Re: btrfs autodefrag? - Austin S Hemmelgarn

All of lore.kernel.org
 help / color / mirror / Atom feed

From: Austin S Hemmelgarn <ahferroin7@gmail.com>
To: Erkki Seppala <flux-btrfs@inside.org>, linux-btrfs@vger.kernel.org
Subject: Re: btrfs autodefrag?
Date: Mon, 19 Oct 2015 15:48:05 -0400	[thread overview]
Message-ID: <562548F5.4050301@gmail.com> (raw)
In-Reply-To: <m49si56bzv3.fsf@coffee.modeemi.fi>

[-- Attachment #1: Type: text/plain, Size: 8176 bytes --]

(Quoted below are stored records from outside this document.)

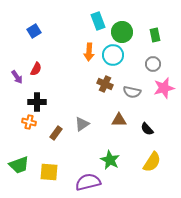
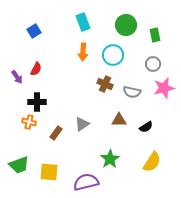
cyan rectangle: moved 15 px left, 1 px down
green circle: moved 4 px right, 7 px up
orange arrow: moved 6 px left
black semicircle: moved 1 px left, 2 px up; rotated 80 degrees counterclockwise
green star: moved 1 px up; rotated 12 degrees clockwise
purple semicircle: moved 2 px left
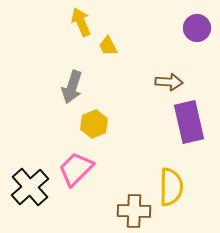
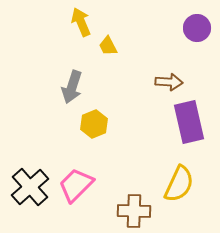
pink trapezoid: moved 16 px down
yellow semicircle: moved 8 px right, 3 px up; rotated 24 degrees clockwise
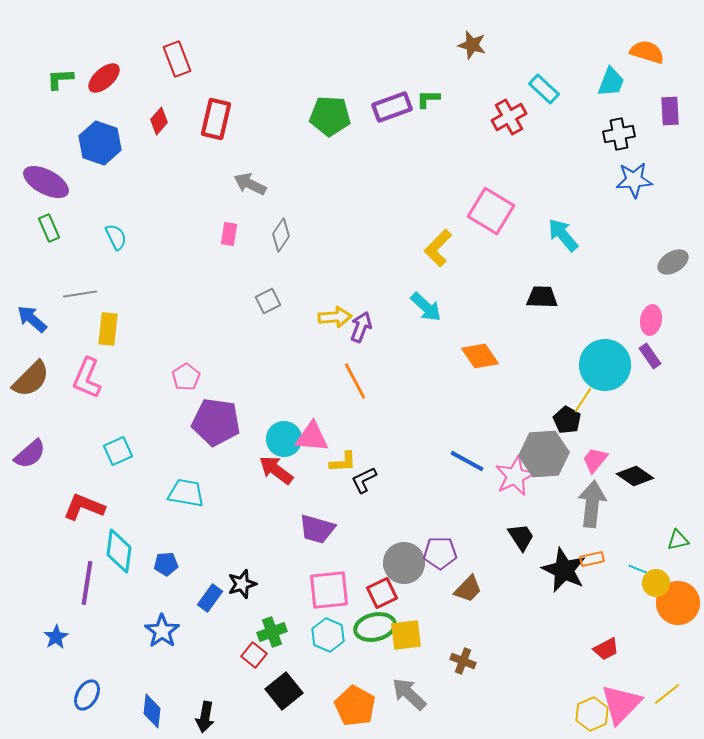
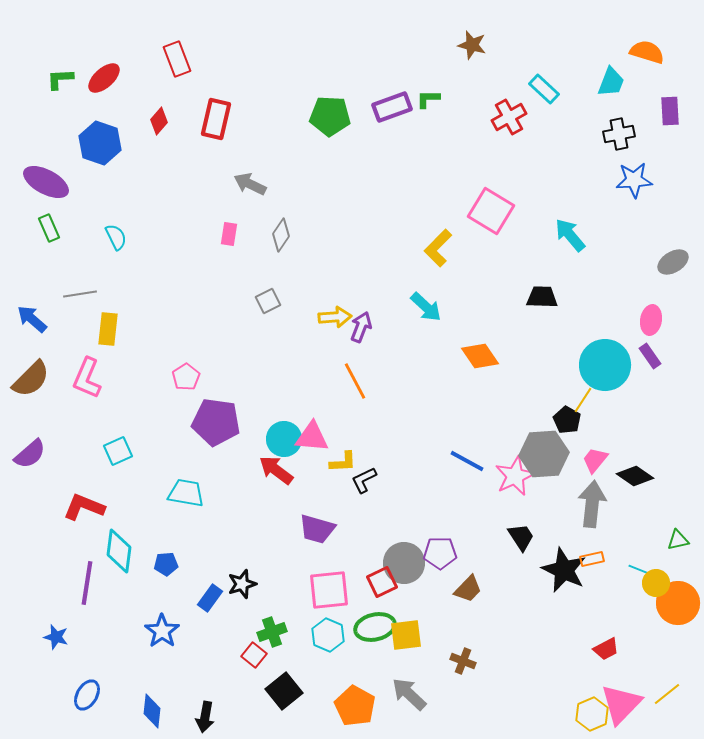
cyan arrow at (563, 235): moved 7 px right
red square at (382, 593): moved 11 px up
blue star at (56, 637): rotated 25 degrees counterclockwise
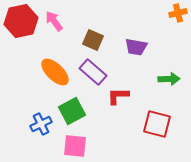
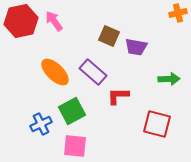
brown square: moved 16 px right, 4 px up
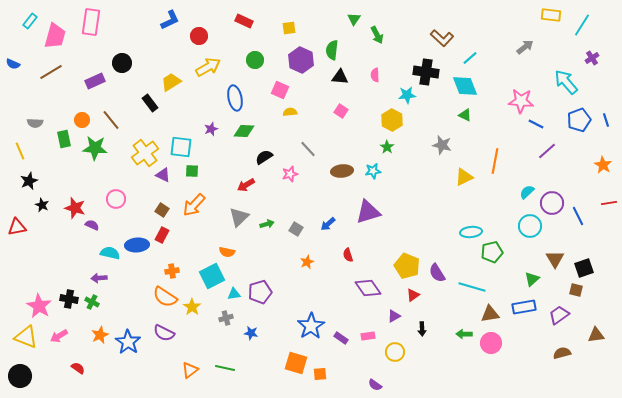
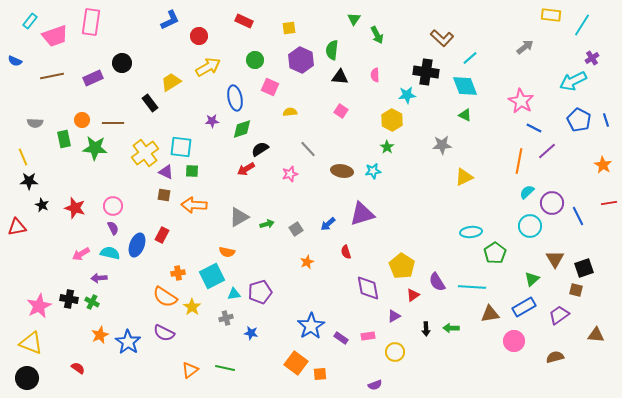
pink trapezoid at (55, 36): rotated 56 degrees clockwise
blue semicircle at (13, 64): moved 2 px right, 3 px up
brown line at (51, 72): moved 1 px right, 4 px down; rotated 20 degrees clockwise
purple rectangle at (95, 81): moved 2 px left, 3 px up
cyan arrow at (566, 82): moved 7 px right, 1 px up; rotated 76 degrees counterclockwise
pink square at (280, 90): moved 10 px left, 3 px up
pink star at (521, 101): rotated 25 degrees clockwise
brown line at (111, 120): moved 2 px right, 3 px down; rotated 50 degrees counterclockwise
blue pentagon at (579, 120): rotated 25 degrees counterclockwise
blue line at (536, 124): moved 2 px left, 4 px down
purple star at (211, 129): moved 1 px right, 8 px up; rotated 16 degrees clockwise
green diamond at (244, 131): moved 2 px left, 2 px up; rotated 20 degrees counterclockwise
gray star at (442, 145): rotated 18 degrees counterclockwise
yellow line at (20, 151): moved 3 px right, 6 px down
black semicircle at (264, 157): moved 4 px left, 8 px up
orange line at (495, 161): moved 24 px right
brown ellipse at (342, 171): rotated 15 degrees clockwise
purple triangle at (163, 175): moved 3 px right, 3 px up
black star at (29, 181): rotated 24 degrees clockwise
red arrow at (246, 185): moved 16 px up
pink circle at (116, 199): moved 3 px left, 7 px down
orange arrow at (194, 205): rotated 50 degrees clockwise
brown square at (162, 210): moved 2 px right, 15 px up; rotated 24 degrees counterclockwise
purple triangle at (368, 212): moved 6 px left, 2 px down
gray triangle at (239, 217): rotated 15 degrees clockwise
purple semicircle at (92, 225): moved 21 px right, 3 px down; rotated 40 degrees clockwise
gray square at (296, 229): rotated 24 degrees clockwise
blue ellipse at (137, 245): rotated 65 degrees counterclockwise
green pentagon at (492, 252): moved 3 px right, 1 px down; rotated 20 degrees counterclockwise
red semicircle at (348, 255): moved 2 px left, 3 px up
yellow pentagon at (407, 266): moved 5 px left; rotated 10 degrees clockwise
orange cross at (172, 271): moved 6 px right, 2 px down
purple semicircle at (437, 273): moved 9 px down
cyan line at (472, 287): rotated 12 degrees counterclockwise
purple diamond at (368, 288): rotated 24 degrees clockwise
pink star at (39, 306): rotated 15 degrees clockwise
blue rectangle at (524, 307): rotated 20 degrees counterclockwise
black arrow at (422, 329): moved 4 px right
green arrow at (464, 334): moved 13 px left, 6 px up
brown triangle at (596, 335): rotated 12 degrees clockwise
pink arrow at (59, 336): moved 22 px right, 82 px up
yellow triangle at (26, 337): moved 5 px right, 6 px down
pink circle at (491, 343): moved 23 px right, 2 px up
brown semicircle at (562, 353): moved 7 px left, 4 px down
orange square at (296, 363): rotated 20 degrees clockwise
black circle at (20, 376): moved 7 px right, 2 px down
purple semicircle at (375, 385): rotated 56 degrees counterclockwise
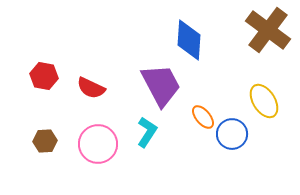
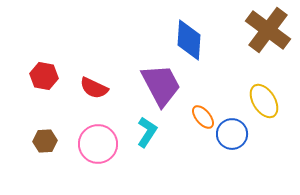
red semicircle: moved 3 px right
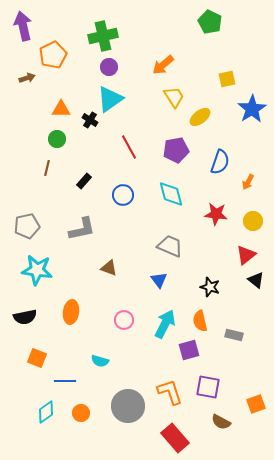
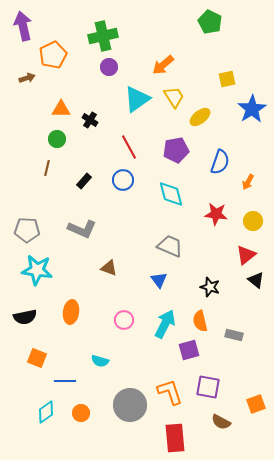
cyan triangle at (110, 99): moved 27 px right
blue circle at (123, 195): moved 15 px up
gray pentagon at (27, 226): moved 4 px down; rotated 15 degrees clockwise
gray L-shape at (82, 229): rotated 36 degrees clockwise
gray circle at (128, 406): moved 2 px right, 1 px up
red rectangle at (175, 438): rotated 36 degrees clockwise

On 2015-10-19 12:13, Erkki Seppala wrote:
> Austin S Hemmelgarn <ahferroin7@gmail.com> writes:
>
>> And that is exactly the case with how things are now, when something
>> is marked NOCOW, it has essentially zero guarantee of data consistency
>> after a crash.
>
> Yes. In addition to the zero guarantee of the data validity for the data
> being written into, btrfs also doesn't give any guarantees for the rest
> of the data, even if it was perfectly quiescent, but was just marked COW
> at the time it was written :).
Assuming you do actually mean COW and not NOCOW, in which case there is 
a guarantee that the data will either:
1. Match the original data prior to the write.
2. Match the data that was written.
or, if you are using only single copies of the metadata blocks and the 
system crashes exactly during a write to a metadata block:
3. Everything under that metadata block will become inaccessible, and 
require usage of btrfs-progs to recover.

In the case of NOCOW however, there is absolutely no such guarantee 
(just like ext4 for example can not provide such a guarantee), and any 
of the above could be the case, or any arbitrary portion of the new data 
could have been written.
>>   As things are now though, there is a guarantee that
>> you can still read the file, but using checksums like you suggest
>> would result in it being unreadable most of the time, because it's
>> statistically unlikely that we wrote the _whole_ block (IOW, we can't
>> guarantee without COW that the data was completely written) because:
>
> Well, the amount of data being written at any given time is very small
> compared to the whole device. So it's not all the data that is at risk
> of having the wrong checksum. Given how small blocks are (4k) I really
> doubt that the likelihood of large amounts of data remaining unreadable
> would be great.
That very much depends on how you are using things.for many of the types 
of things which NOCOW should be used for, directio and AIO are also very 
commonly used, and those can write chunks much bigger than BTRFS's block 
size in one go.
>
> However, here's a compromise: when detecting an error on a COW file,
> instead of refusing to read it, produce a warning to the kernel log. In
> addition, when scrubbing it, the last resort after trying other copies
> the checksum could simply be repaired, paired with an appropriate log
> message. Such a log message would not indicate that the data is wrong,
> but that the system administrator might be interested in checking it,
> for example against backups, or by perhaps running a scrub within the
> virtual machine.
In this case I'm assuming you mean NOCOW instead of COW, as the 
corruption can't be detected in a NOCOW file by BTRFS.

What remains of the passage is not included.